Dataset entries:
== == ==
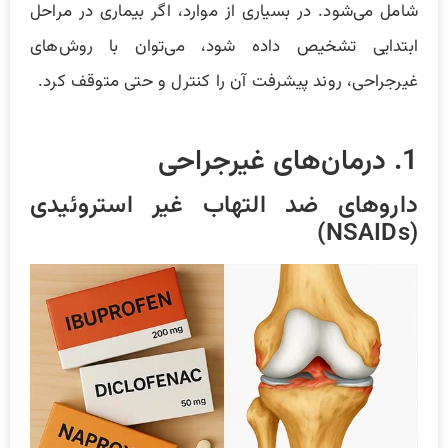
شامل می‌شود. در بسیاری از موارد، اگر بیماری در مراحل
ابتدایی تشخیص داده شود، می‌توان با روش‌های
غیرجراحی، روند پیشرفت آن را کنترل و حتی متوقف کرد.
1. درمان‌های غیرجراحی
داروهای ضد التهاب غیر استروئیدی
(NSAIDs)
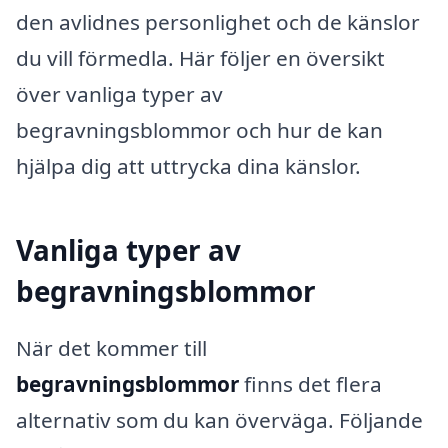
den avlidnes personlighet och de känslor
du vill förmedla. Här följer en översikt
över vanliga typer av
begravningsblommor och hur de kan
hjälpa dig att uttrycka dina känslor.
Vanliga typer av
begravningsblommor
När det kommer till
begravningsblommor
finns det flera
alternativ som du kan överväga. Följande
== == ==
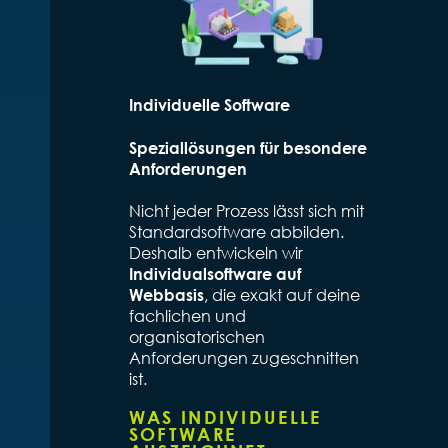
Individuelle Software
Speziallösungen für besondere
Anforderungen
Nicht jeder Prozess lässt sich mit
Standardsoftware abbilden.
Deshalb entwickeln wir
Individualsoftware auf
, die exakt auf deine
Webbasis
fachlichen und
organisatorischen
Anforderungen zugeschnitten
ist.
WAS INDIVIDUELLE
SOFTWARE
== == ==
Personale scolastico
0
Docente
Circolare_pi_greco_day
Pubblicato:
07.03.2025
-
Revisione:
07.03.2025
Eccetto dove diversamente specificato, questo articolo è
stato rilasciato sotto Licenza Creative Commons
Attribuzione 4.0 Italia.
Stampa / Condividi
== == ==
Each line in the records above with "غیرجراحی" must be returned.

:: FINAL ANSWER ::
غیرجراحی، روند پیشرفت آن را کنترل و حتی متوقف کرد.
1. درمان‌های غیرجراحی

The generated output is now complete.